First, here are some books that were perfect for my sweeties in the baby and toddler days:

1. Big Red Barn by Margaret Wise Brown — so perfectly sweet.

2. ALL books by Sandra Boynton: I especially loved The Going to Bed Book, But Not the Hippopotamus, Moo Baa La La La — but they’re really all terrific. And years later, I can (and do) still quote them by heart!

3. The poetry of Winnie the Pooh: A good friend gave me a beautiful set of the Winnie the Pooh books when my daughter was born, and what we ended up especially loving were the poems in the books. Lines and Squares is amazing!

4. Richard Scarry’s Cars and Trucks from A to Z: You haven’t lived until you’ve read this book with a 2-year-old!
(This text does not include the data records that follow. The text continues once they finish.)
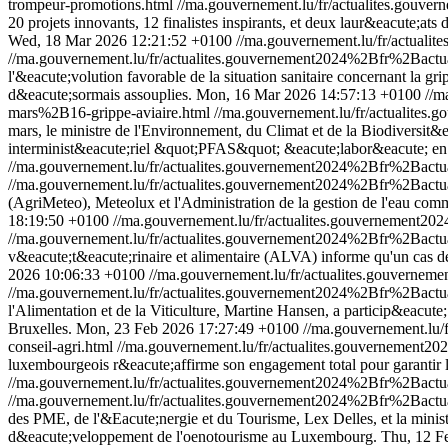
trompeur-promotions.html
//ma.gouvernement.lu/fr/actualites.go
20 projets innovants, 12 finalistes inspirants, et deux laur&eacute;a
Wed, 18 Mar 2026 12:21:52 +0100
//ma.gouvernement.lu/fr/actua
//ma.gouvernement.lu/fr/actualites.gouvernement2024%2Bfr%2Ba
l'&eacute;volution favorable de la situation sanitaire concernant la g
d&eacute;sormais assouplies.
Mon, 16 Mar 2026 14:57:13 +0100
//m
mars%2B16-grippe-aviaire.html
//ma.gouvernement.lu/fr/actualit
mars, le ministre de l'Environnement, du Climat et de la Biodiversit
interminist&eacute;riel &quot;PFAS&quot; &eacute;labor&eacute; en c
//ma.gouvernement.lu/fr/actualites.gouvernement2024%2Bfr%2Ba
//ma.gouvernement.lu/fr/actualites.gouvernement2024%2Bfr%2Ba
(AgriMeteo), Meteolux et l'Administration de la gestion de l'eau comm
18:19:50 +0100
//ma.gouvernement.lu/fr/actualites.gouvernemen
//ma.gouvernement.lu/fr/actualites.gouvernement2024%2Bfr%2Ba
v&eacute;t&eacute;rinaire et alimentaire (ALVA) informe qu'un cas 
2026 10:06:33 +0100
//ma.gouvernement.lu/fr/actualites.gouver
//ma.gouvernement.lu/fr/actualites.gouvernement2024%2Bfr%2Ba
l'Alimentation et de la Viticulture, Martine Hansen, a particip&eacu
Bruxelles.
Mon, 23 Feb 2026 17:27:49 +0100
//ma.gouvernement.lu
conseil-agri.html
//ma.gouvernement.lu/fr/actualites.gouvernemen
luxembourgeois r&eacute;affirme son engagement total pour garantir la
//ma.gouvernement.lu/fr/actualites.gouvernement2024%2Bfr%2Bact
//ma.gouvernement.lu/fr/actualites.gouvernement2024%2Bfr%2Bact
des PME, de l'&Eacute;nergie et du Tourisme, Lex Delles, et la ministr
d&eacute;veloppement de l'oenotourisme au Luxembourg.
Thu, 12 F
The adults in the house were on the floor completely incapacitated by laughter the first time we read this with my son, who tried his best, in his adorable 2-year-old voice, to repeat the names of all of the very silly cars. (The 2-year-old is now 15 and I’m sure would deny having any part in this, but I have video proof!)
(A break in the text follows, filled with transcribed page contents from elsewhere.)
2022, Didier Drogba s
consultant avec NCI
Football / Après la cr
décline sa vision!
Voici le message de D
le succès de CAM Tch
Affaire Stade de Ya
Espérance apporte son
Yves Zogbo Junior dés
5. Tumble Tower – a wonderful picture book that we loved to pieces.

6. Tumble Bumble – Unrelated to Tumble Tower, it’s just such a wonderful sing-songy read, and so much fun.

As the kiddos got older, we moved on to chapter books and book series, and here are some we loved:

7. Harry Potter — of course! I read the entire series out loud to my son when he was about 7 or 8. I was so proud of myself! (He loved it too.) We had such a good time with reading and discussing these books — it was an amazing experience.
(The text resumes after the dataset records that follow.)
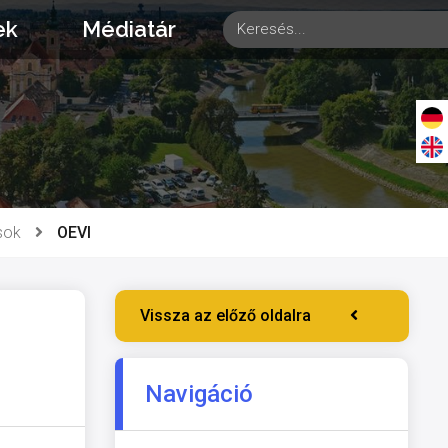
ek
Médiatár
sok
OEVI
Vissza az előző oldalra
Navigáció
8. The Hobbit — another fun read-aloud.

9. The Golden Compass by Philip Pullman – I read this one with my daughter. She was definitely old enough to read it on her own, but the concepts involved are pretty complex, and it was a good choice for a book to share.

10. The Enchanted Forest Chronicles by Patricia C. Wrede — The dragon and princess trope turns upside down in these magical tales. Book #1 is really the best, but all make for a great shared read.

What books did you love reading with the kids in your life… or which would you want to read with your future kids? Please leave me your link!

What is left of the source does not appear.